Supplied material:

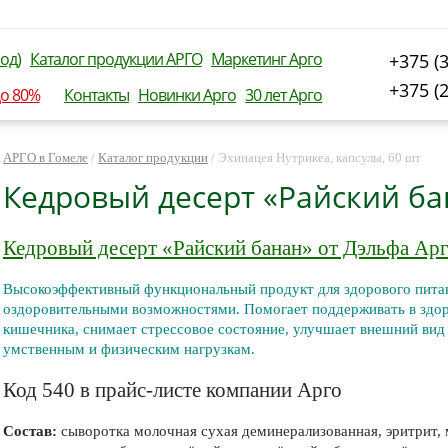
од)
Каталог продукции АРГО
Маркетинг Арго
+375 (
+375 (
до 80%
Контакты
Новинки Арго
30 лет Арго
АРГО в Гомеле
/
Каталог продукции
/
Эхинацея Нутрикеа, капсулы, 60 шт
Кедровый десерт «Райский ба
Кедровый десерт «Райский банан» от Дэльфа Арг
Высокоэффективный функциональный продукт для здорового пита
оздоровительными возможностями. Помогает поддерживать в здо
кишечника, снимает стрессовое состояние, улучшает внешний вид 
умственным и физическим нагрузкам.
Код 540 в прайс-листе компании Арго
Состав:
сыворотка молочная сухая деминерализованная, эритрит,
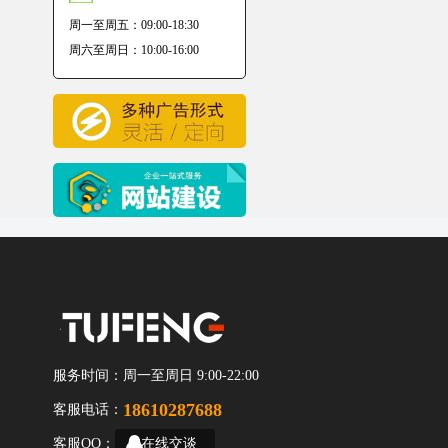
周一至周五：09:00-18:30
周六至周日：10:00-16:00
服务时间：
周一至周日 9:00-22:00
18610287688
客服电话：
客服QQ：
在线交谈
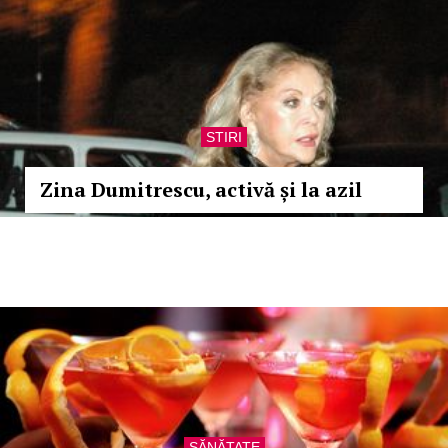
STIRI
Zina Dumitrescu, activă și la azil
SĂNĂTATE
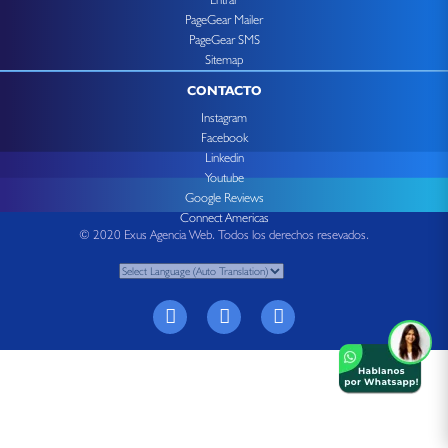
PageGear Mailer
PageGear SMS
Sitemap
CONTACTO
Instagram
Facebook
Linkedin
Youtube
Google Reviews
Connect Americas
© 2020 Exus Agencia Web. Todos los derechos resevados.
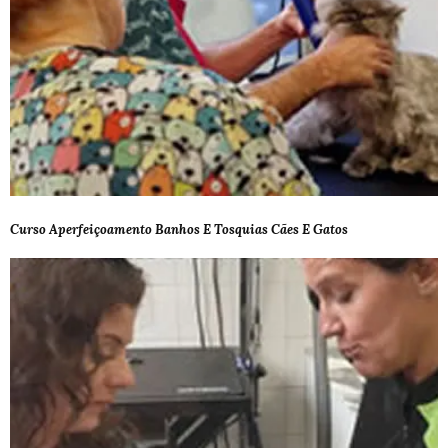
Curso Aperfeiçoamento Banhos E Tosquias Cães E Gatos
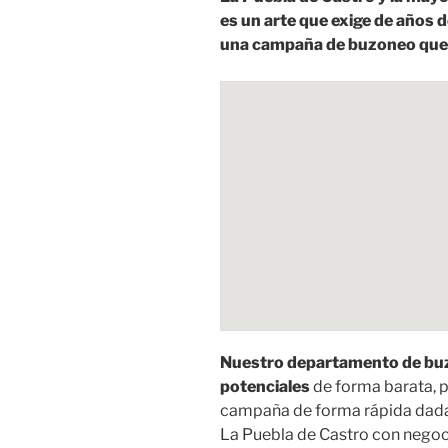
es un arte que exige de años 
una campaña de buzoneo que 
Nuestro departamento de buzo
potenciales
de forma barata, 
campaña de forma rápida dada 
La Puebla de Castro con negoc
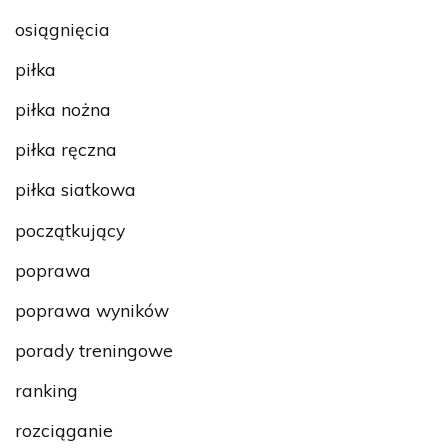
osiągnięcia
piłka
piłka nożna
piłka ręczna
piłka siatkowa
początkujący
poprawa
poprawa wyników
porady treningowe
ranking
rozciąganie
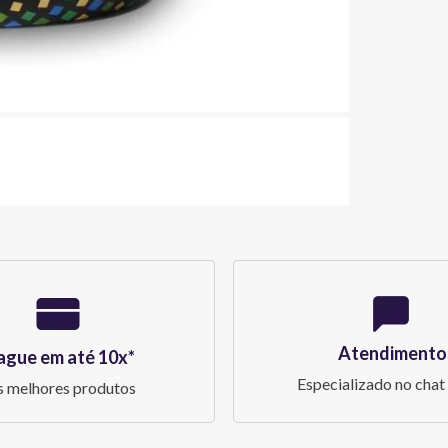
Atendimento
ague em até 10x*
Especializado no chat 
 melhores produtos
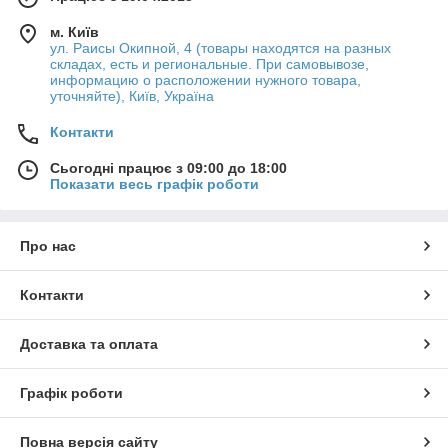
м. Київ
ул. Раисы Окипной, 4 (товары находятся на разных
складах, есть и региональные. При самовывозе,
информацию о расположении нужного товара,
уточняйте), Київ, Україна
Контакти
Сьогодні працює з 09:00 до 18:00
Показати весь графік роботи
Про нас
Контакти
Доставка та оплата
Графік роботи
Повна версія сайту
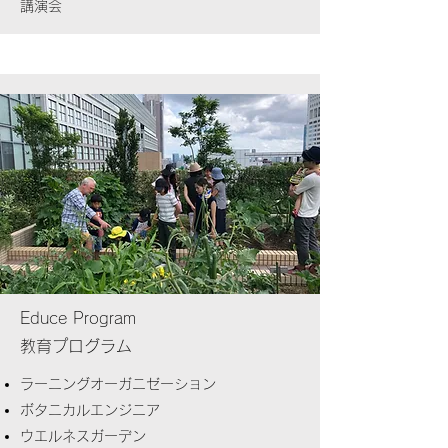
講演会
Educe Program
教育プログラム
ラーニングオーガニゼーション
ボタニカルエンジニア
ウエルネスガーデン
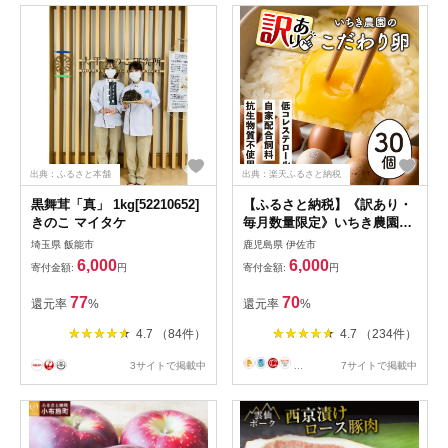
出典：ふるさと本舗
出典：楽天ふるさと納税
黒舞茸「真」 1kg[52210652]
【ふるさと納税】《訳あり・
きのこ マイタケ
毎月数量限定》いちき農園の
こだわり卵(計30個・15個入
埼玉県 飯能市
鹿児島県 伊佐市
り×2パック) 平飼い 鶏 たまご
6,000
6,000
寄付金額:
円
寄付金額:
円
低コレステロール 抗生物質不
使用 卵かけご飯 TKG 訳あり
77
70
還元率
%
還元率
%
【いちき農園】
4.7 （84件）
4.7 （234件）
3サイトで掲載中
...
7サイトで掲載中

...

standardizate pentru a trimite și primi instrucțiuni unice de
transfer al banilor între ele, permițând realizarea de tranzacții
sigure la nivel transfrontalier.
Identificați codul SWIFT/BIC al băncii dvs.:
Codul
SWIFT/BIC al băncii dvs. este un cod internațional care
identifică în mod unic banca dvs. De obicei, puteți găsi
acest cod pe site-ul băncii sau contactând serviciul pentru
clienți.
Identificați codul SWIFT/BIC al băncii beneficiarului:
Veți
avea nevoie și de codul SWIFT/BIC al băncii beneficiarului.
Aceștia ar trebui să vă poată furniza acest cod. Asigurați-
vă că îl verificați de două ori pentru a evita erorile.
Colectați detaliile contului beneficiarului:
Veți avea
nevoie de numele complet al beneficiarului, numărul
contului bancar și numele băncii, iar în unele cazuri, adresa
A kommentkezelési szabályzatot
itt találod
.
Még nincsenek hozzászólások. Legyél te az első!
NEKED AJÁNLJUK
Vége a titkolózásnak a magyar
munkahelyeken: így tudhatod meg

Exercise description: Show the lines of the entries that include the string "nevoie", copying each in full.

Reply to the task:
avea nevoie și de codul SWIFT/BIC al băncii beneficiarului.
nevoie de numele complet al beneficiarului, numărul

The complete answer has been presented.